People often ask at our globe-trotting lectures how to go about building community, after we've emphasized the importance of doing exactly that. I wanted to share the best example we've come across so far – Hulbert Street in Fremantle, Western Australia. Its success is a tribute to the two people who made it happen in the ultimate grass-roots experiment – Tim Darby and Shani Graham.
The point is that you can be the change you want to see in the world, and in doing so, you can bring many others along with you. Enthusiasm (like all emotional responses) is infectious, and fostering it can achieve a great deal without the need for large amounts of resources.
Here are Tim and Shani in their own words:
Sustainability isn't based merely on practical initiatives. It begins with community, in other words social capital and relationships of trust. During our stay on Hulbert Street we participated in a movie night and a pizza night, neither of which sound like they have anything to do with sustainability.
Movie night involves people from the street bringing a cushion and a picnic to the end of the cul-de-sac and sharing dinner together before watching a film. When we were there it was The Power of Community. Pizza night involves everyone bringing pizza fixings to the house with the largest veranda, then cooking and eating together using the communal pizza-oven-on-wheels. Lively discussions naturally follow.

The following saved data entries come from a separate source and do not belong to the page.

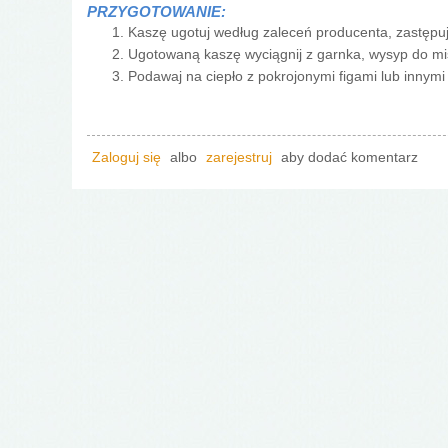
PRZYGOTOWANIE:
Kaszę ugotuj według zaleceń producenta, zastępu
Ugotowaną kaszę wyciągnij z garnka, wysyp do mi
Podawaj na ciepło z pokrojonymi figami lub innym
Zaloguj się
albo
zarejestruj
aby dodać komentarz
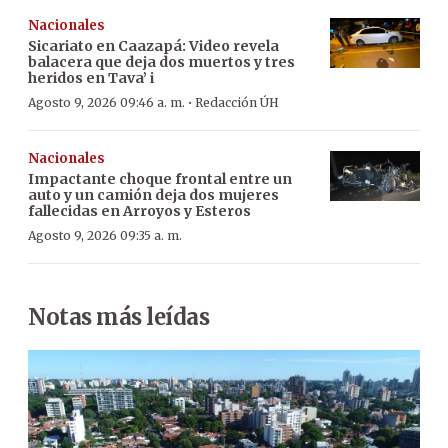
Nacionales
Sicariato en Caazapá: Video revela
balacera que deja dos muertos y tres
heridos en Tava’ i
·
Agosto 9, 2026 09:46 a. m.
Redacción ÚH
Nacionales
Impactante choque frontal entre un
auto y un camión deja dos mujeres
fallecidas en Arroyos y Esteros
Agosto 9, 2026 09:35 a. m.
Notas más leídas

Bringing people together like this allows ideas to spread and a common vision to develop. Before you know it there is food growing in peoples' front gardens and on the road verges, and people are thinking about solar panels or rain-water catchment systems. People with a common vision don't complain about the fruit trees on the verge, the guerilla garden or the bike shed on the road (the same size as a van and with a licence plate to indicate vehicle parking).
We're very much hoping to attend this year's festival in September, where thousands of people come to a small suburban street to enjoy the themselves while learning about how to gain and maintain local control over the essentials of our own existence. Communal buy-in is an essential part of the model, and understanding people is the means to achieving that.